[Data for analysis — start]

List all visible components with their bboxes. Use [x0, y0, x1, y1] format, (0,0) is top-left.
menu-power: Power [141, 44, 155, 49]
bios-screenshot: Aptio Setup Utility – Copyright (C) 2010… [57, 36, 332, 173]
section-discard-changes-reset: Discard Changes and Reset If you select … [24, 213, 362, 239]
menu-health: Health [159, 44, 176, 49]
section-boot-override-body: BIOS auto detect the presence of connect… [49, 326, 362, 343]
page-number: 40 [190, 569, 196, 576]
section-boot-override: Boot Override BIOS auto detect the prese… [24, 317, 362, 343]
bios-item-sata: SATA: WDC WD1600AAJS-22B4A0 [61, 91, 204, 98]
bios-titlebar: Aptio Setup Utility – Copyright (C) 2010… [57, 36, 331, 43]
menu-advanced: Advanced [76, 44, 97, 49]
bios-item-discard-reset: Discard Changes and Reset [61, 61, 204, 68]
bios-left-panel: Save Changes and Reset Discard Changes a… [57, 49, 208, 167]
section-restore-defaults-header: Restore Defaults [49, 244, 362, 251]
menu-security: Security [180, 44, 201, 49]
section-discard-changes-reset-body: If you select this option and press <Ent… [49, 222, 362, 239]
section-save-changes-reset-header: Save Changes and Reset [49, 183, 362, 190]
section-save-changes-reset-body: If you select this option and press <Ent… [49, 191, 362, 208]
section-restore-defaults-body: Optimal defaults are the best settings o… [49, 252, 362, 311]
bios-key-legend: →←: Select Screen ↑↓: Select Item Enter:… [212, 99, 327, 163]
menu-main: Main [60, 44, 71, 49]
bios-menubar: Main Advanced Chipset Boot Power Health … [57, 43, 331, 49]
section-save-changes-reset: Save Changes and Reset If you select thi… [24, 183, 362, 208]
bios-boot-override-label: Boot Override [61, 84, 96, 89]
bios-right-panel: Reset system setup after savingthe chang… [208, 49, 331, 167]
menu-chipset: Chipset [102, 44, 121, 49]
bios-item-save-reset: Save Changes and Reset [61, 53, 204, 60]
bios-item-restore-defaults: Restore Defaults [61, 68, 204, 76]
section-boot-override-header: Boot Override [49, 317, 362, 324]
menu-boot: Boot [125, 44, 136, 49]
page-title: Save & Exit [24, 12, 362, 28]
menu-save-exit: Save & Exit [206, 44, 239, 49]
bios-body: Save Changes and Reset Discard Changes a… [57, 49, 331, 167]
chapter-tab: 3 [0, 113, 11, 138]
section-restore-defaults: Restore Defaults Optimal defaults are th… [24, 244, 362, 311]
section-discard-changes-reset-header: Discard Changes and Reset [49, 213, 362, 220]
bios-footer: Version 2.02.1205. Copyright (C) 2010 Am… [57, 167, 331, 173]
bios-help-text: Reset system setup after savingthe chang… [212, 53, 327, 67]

[Data for analysis — finish]

- Instructions for the task
I need each line above reproduced exactly.

- Result of the exercise
List all visible components with their bboxes. Use [x0, y0, x1, y1] format, (0,0) is top-left.
menu-power: Power [141, 44, 155, 49]
bios-screenshot: Aptio Setup Utility – Copyright (C) 2010… [57, 36, 332, 173]
section-discard-changes-reset: Discard Changes and Reset If you select … [24, 213, 362, 239]
menu-health: Health [159, 44, 176, 49]
section-boot-override-body: BIOS auto detect the presence of connect… [49, 326, 362, 343]
page-number: 40 [190, 569, 196, 576]
section-boot-override: Boot Override BIOS auto detect the prese… [24, 317, 362, 343]
bios-item-sata: SATA: WDC WD1600AAJS-22B4A0 [61, 91, 204, 98]
bios-titlebar: Aptio Setup Utility – Copyright (C) 2010… [57, 36, 331, 43]
menu-advanced: Advanced [76, 44, 97, 49]
bios-item-discard-reset: Discard Changes and Reset [61, 61, 204, 68]
bios-left-panel: Save Changes and Reset Discard Changes a… [57, 49, 208, 167]
section-restore-defaults-header: Restore Defaults [49, 244, 362, 251]
menu-security: Security [180, 44, 201, 49]
section-discard-changes-reset-body: If you select this option and press <Ent… [49, 222, 362, 239]
section-save-changes-reset-header: Save Changes and Reset [49, 183, 362, 190]
section-save-changes-reset-body: If you select this option and press <Ent… [49, 191, 362, 208]
section-restore-defaults-body: Optimal defaults are the best settings o… [49, 252, 362, 311]
bios-key-legend: →←: Select Screen ↑↓: Select Item Enter:… [212, 99, 327, 163]
menu-main: Main [60, 44, 71, 49]
bios-menubar: Main Advanced Chipset Boot Power Health … [57, 43, 331, 49]
section-save-changes-reset: Save Changes and Reset If you select thi… [24, 183, 362, 208]
bios-boot-override-label: Boot Override [61, 84, 96, 89]
bios-right-panel: Reset system setup after savingthe chang… [208, 49, 331, 167]
menu-chipset: Chipset [102, 44, 121, 49]
bios-item-save-reset: Save Changes and Reset [61, 53, 204, 60]
bios-item-restore-defaults: Restore Defaults [61, 68, 204, 76]
section-boot-override-header: Boot Override [49, 317, 362, 324]
menu-boot: Boot [125, 44, 136, 49]
page-title: Save & Exit [24, 12, 362, 28]
menu-save-exit: Save & Exit [206, 44, 239, 49]
bios-body: Save Changes and Reset Discard Changes a… [57, 49, 331, 167]
chapter-tab: 3 [0, 113, 11, 138]
section-restore-defaults: Restore Defaults Optimal defaults are th… [24, 244, 362, 311]
section-discard-changes-reset-header: Discard Changes and Reset [49, 213, 362, 220]
bios-footer: Version 2.02.1205. Copyright (C) 2010 Am… [57, 167, 331, 173]
bios-help-text: Reset system setup after savingthe chang… [212, 53, 327, 67]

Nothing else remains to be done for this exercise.